Turning this around will require more than trade deals, whose multi-billion pounds of benefit spread thinly across the economy can feel nebulous or even illusory to the vast majority of voters. It will require a clearer story and effective action on the longstanding problems of illegal immigration and the lack of integration in many communities on which Nigel Farage is getting incredible traction, telling fed up voters they have been ignored and failed by all mainstream parties.
Immigration is always an electoral challenge for the Labour party, given the way that the tough stance favoured by the majority of the public – and their traditional working class voter base - can sit uneasily with the party’s activists and MPs who tend to be much more liberal.
How to deal with the political challenge of immigration often causes tension between Labour’s senior strategists. There are those who advocate trying to dial down its salience as a political issue, crowding it out by dialling up issues where it is more comfortable and usually has a lead over its rivals, like the NHS. Others say they have to take the issue head on and embrace what the majority of their voters actually want.
In the past, the former camp – the ‘dial down’ crowd - has tended to win out. If Labour wants to give itself the best chance of winning a second term, this is the moment for the latter camp to come to the fore.

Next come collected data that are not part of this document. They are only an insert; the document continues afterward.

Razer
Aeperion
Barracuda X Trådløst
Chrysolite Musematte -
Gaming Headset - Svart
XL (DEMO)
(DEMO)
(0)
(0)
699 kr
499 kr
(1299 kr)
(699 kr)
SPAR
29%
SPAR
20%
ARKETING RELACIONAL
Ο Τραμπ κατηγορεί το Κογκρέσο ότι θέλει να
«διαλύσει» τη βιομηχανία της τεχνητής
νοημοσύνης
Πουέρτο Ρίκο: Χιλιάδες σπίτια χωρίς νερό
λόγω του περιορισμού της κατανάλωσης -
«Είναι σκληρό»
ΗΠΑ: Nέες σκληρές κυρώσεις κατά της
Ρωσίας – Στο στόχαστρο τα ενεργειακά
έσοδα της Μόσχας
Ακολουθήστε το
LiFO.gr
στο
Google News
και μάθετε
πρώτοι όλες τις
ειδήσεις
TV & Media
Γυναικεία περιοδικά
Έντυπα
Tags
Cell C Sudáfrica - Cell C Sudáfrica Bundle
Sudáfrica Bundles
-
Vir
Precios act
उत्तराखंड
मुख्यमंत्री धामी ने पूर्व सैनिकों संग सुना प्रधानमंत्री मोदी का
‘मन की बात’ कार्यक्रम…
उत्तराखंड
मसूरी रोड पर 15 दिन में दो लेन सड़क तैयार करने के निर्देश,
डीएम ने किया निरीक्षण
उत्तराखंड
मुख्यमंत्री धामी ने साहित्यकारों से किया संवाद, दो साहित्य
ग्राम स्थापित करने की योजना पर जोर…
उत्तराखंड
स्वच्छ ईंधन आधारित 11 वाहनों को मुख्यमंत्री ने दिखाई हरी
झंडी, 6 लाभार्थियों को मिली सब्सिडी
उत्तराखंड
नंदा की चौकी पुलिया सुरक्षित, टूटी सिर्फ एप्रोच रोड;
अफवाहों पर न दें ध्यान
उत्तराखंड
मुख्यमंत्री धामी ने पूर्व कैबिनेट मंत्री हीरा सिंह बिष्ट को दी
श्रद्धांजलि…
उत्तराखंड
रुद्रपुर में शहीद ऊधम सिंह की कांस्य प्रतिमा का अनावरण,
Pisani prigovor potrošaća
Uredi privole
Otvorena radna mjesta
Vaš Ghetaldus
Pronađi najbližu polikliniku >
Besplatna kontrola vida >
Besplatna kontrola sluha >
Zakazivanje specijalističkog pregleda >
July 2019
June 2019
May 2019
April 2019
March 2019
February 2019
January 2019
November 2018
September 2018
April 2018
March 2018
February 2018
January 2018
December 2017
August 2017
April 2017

Large numbers of British citizens feel strongly they have been ignored by the political elite for decades, told they are racist for being unhappy that their town is now starkly divided, with whole neighbourhoods unwilling to integrate. They have had more than their fill of politicians who have said the right thing on stopping the boats but failed to do what it takes actually to get to grips with the issue.
This is a period of great peril for all the mainstream political parties. Labour is best placed to reconnect with the public, but the stakes are high and the path is not easy to define, or to follow. Keir Starmer need to ensure his regained sense of momentum takes him in the right direction.